If you’ve recently switched from a top-loading washing machine to a front-loading washing machine, here’s a new habit you might need to pick up: leaving the door ajar.
Top-loading washer lids don’t seal, so whatever small amount of liquid is still inside the drum chamber just evaporates between loads.
The humidity inside the chamber typically never gets high enough to create problems with mold and mildew. You can’t go wrong leaving the lid up, just to play it safe, but it’s not really a big deal.
This is why so many people who switch from a top-loading washer to a front-loading drum washer are caught off guard by the gross smells and mildew. They simply never had to deal with it before they purchased a front-loading machine.
You don’t have to leave the lid open on a top-loading machine because they don’t seal, but front-loading washers, however, do seal—a tight seal is a rather important design feature if you want the water in the horizontal drum and not all over the laundry room floor.
The downside of that design is if you close the door when you’re done with the load, you’re sealing in the moisture. That sealed-up environment is a perfect environment for mold and mildew to flourish (which isn’t so great for your health, and you’ll definitely end up with gnarly smelling clothing and towels).
In light of that, you won’t be surprised to know many people have had issues with mold and mildew in their washing machines. It’s such an issue, in fact, that over the last few years multiple class-action lawsuits have been lodged against a variety of appliance makers hinging on the argument that their machines are defective and prone to molding.
We’ll stay out of the debate over the engineering merits of various washing machine models. This simple fix works regardless of what kind of front-loading washing machine you have: Leave the door open.
That’s it. Although I’ve always left my front-loading machine wide open between uses (because my laundry room has adequate space to do so, and I have no reason not to), you really need to leave it cracked only a few inches to ensure the humid air can evacuate the machine.
Speaking of humidity, if your laundry room is in the basement and your basement is very humid, leaving the door open is only half a solution. The other half is drying out your basement with a good dehumidifier. That will solve both your smelly laundry problem and your smell basement problem at once!
Knowing why your washing machine smells is one thing and understanding the door needs to stay cracked to prevent it in the future is another thing, but you might be sitting there thinking it’ll be a hassle to keep the washing machine door open or wondering what to do about the seriously gnarly mildew smells in the machine. Those smells may well be what led you to this article in the first place.

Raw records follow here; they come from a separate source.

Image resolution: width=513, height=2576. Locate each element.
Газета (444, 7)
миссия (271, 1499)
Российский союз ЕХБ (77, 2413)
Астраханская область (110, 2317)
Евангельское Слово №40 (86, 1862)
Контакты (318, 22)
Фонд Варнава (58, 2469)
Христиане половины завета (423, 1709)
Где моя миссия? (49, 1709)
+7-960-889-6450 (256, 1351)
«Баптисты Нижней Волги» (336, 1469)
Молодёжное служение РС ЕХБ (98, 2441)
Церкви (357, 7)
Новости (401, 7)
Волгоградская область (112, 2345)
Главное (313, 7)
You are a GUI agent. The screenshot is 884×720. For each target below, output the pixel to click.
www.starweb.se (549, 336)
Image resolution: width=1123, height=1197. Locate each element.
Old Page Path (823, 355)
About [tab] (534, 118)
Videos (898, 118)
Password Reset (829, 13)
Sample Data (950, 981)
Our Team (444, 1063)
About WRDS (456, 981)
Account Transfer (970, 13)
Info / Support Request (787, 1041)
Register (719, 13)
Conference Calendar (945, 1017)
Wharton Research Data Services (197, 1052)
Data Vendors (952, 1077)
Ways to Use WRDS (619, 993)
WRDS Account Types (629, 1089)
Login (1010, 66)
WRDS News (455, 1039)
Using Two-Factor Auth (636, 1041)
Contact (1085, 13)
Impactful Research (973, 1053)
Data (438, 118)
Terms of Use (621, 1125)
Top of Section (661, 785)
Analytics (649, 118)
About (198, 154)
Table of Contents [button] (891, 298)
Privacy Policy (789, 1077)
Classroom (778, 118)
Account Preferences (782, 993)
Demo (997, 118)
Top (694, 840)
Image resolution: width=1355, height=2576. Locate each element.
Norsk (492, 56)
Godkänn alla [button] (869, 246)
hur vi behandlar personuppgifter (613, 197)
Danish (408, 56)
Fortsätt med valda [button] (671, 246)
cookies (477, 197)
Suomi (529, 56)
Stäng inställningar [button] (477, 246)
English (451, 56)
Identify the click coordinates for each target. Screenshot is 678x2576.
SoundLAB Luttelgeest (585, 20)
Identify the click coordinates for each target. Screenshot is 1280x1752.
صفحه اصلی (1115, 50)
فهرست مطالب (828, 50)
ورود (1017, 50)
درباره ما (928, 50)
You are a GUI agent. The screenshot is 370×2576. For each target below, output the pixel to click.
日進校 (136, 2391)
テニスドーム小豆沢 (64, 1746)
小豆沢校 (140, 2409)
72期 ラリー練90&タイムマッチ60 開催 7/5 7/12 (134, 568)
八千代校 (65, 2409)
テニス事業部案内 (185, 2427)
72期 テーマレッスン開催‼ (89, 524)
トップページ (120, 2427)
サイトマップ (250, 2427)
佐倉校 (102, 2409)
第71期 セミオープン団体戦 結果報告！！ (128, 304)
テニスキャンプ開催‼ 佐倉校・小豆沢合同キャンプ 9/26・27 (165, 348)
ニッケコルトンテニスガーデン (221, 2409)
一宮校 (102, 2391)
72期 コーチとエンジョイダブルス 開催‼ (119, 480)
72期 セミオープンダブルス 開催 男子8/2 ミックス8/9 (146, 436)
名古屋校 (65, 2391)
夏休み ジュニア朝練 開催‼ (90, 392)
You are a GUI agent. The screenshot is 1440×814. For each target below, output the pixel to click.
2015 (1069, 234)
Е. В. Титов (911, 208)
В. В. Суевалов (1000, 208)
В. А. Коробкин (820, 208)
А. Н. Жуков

How to Keep Your Washing Machine Door Open
If your machine is in a closet or communal area of your house and you want to keep it cracked without the door wide open and in the way, handy products like the popular Laundry Lasso or this simple snap-on-brace can help to keep the door ajar when you’re aren’t using the washer.
This simple product keeps your washer door from closing.
Whether you just leave the door open or you use a little helper tool, the critical part is letting the air circulate to remove the warm damp conditions mildew thrives in.
Although the door is the most important part you can also pull the detergent drawer open slightly too. That adds a second pathway for moisture to leave and helps any residual water in the drawer system evaporate too.
How to Get the Mildew Smells Out of Your High-Efficiency Washer
There’s a good chance the manufacturer of your high-efficiency washer has specific instructions for defunking the washer and getting mildew, soap scum, and other undesirable smelly things out. Some machines even have a specific cleaning cycle you use for cleaning the washer itself and not clothing inside the washer.
While the instructions are often to use some amount of bleach in the machine (typically around half a cup) and run the cleansing cycle, many manufacturers outright recommend Affresh tablets in their documentation.
Either way, Affresh tablets are nothing short of miraculous when it comes to deep cleaning your washer and loosening up all the accumulated crud (mildew, soap scum, and all). You can use them on both high-efficiency washers and older top-loaders too. Just pop the tablet in the drum, run the cleaning cycle (or use the heavy-duty/hot water options), and all the gunk will get sent down the drain.
We’re usually pretty big about recommending cleaning routines that use just the basics like bleach, vinegar, and so on, but Affresh tablets are borderline magic in how well they work. (And with over 130k reviews and a 4.5-star rating on Amazon, it looks like just about everyone else agrees.)
Learning a new routine and adding in some cleaning tablets to the mix might seem like a little bit of a hassle. But in the end, you’ll have a dry drum and no more mildew coating the door seals or hoses—which means no more funky smelling towels or work clothes that smell like you left them in a gym bag.